*** Block opens ***
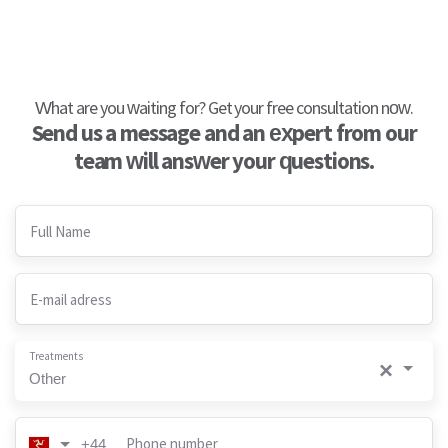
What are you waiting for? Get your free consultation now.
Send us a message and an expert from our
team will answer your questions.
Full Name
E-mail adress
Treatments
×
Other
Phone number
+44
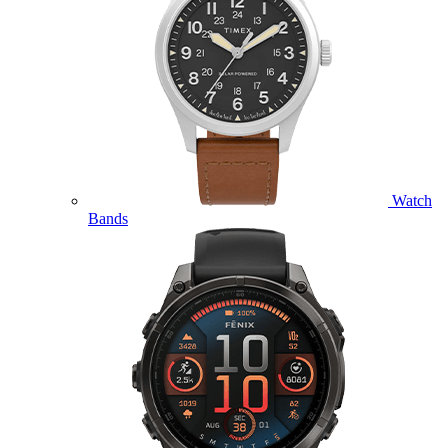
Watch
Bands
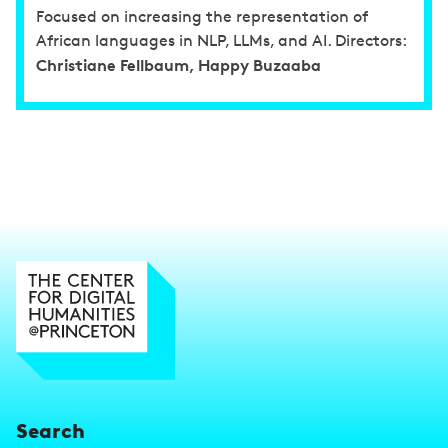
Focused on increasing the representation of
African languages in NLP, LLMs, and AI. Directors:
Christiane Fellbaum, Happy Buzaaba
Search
*** Block closes ***
*** Block opens ***
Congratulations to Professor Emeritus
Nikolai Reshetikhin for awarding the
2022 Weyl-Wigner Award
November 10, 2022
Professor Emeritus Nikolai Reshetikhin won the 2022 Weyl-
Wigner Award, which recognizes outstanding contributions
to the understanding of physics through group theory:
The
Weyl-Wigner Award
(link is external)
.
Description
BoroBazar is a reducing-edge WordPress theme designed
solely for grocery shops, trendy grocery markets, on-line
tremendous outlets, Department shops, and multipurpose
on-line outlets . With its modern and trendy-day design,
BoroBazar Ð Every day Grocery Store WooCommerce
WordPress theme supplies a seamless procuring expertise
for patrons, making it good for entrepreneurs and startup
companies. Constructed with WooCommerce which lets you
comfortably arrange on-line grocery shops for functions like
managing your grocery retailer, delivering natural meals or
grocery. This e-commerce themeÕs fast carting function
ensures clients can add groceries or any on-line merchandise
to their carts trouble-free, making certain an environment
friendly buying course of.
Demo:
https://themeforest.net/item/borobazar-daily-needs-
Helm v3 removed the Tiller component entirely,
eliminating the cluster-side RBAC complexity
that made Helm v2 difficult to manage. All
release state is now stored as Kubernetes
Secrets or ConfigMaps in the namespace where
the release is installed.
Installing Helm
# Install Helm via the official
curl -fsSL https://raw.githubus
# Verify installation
*** Block closes ***
Exercise goal => If a line in the records includes the string "Emeritus", copy it.

Response =>
Congratulations to Professor Emeritus
Professor Emeritus Nikolai Reshetikhin won the 2022 Weyl-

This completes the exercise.